Game developer Cryptic Studios took a more hard-line approach to troublemakers in designing the hit online superhero game "City of Heroes," which pulled in nearly 200,000 subscribers in its first fourth months on the market. The game had to be accessible to casual players and newcomers to online games, said Jack Emmert, lead designer for the game. That meant limiting interactions between players solely to chat. An upcoming expansion will include an online arena for player-vs.-player battles, but the outcomes won't affect character development or assets.

"The entire game design is about getting somebody who isn't an insider into the MMOG genre and having fun as quickly as possible, and griefing would just ruin that," Emmert said. "We just eliminated that possibility. If one player can't harm another player in a game, you can't really have griefing."

Behave or get the boot
The advent of online capabilities for video game consoles has opened new frontiers in griefing. While online PC games have a preponderance of complex fantasy role-playing games such as "EverQuest," online games for the Xbox and PlayStation 2 are dominated by shooters and sports titles, including the smash football franchise "Madden NFL."

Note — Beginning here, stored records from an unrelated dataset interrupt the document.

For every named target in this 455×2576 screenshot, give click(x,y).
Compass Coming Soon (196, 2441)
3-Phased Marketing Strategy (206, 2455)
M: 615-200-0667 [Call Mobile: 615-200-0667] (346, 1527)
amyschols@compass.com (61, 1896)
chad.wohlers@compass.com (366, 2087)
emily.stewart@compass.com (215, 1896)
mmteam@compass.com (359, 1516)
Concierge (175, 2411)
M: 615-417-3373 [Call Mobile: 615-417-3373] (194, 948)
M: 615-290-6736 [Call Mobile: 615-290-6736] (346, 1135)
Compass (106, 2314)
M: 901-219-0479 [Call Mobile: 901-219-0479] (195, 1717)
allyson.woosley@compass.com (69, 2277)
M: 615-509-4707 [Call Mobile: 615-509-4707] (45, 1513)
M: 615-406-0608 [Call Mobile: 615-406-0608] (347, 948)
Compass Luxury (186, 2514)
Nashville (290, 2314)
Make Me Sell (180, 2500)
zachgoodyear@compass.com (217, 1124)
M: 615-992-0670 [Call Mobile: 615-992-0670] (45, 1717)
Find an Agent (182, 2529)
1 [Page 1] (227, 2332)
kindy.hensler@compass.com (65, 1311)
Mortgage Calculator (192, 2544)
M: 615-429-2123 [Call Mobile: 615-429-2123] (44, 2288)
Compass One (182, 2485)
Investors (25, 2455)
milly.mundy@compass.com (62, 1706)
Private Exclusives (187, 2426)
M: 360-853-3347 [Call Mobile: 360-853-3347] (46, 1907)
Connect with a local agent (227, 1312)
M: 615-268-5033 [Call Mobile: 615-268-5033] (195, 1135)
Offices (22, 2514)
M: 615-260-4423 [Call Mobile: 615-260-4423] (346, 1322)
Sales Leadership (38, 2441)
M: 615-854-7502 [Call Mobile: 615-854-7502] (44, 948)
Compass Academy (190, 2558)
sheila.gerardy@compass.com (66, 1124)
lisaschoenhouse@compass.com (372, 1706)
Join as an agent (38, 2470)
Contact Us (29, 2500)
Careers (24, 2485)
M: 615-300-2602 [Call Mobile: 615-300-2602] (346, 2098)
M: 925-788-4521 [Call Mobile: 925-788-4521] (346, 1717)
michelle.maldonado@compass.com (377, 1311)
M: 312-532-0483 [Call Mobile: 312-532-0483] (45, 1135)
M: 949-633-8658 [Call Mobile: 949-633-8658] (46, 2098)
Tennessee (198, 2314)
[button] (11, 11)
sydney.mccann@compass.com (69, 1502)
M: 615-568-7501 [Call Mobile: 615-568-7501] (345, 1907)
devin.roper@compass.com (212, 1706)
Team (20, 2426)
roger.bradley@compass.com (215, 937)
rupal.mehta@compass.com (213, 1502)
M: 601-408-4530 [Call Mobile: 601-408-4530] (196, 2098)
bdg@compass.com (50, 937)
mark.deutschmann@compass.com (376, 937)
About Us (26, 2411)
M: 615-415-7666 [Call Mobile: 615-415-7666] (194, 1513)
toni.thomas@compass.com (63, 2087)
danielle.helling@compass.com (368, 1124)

Most Madden players want a clean, realistic game of football, said Danny "Coach Dee" Palmieri, founder of the New York Ballers Club, a "Madden" fan club. Conflicts happen when straight-up players encounter punks who will exploit any glitch to squeeze out a victory.

"There are glitches in the game, so that if you position guys in certain ways, it's almost impossible to get the ball off," Palmieri said. "Most guys want to play real-life football, like they see every Sunday, so they're not going to use those glitches. Other people just manipulate it any way they can to get the win."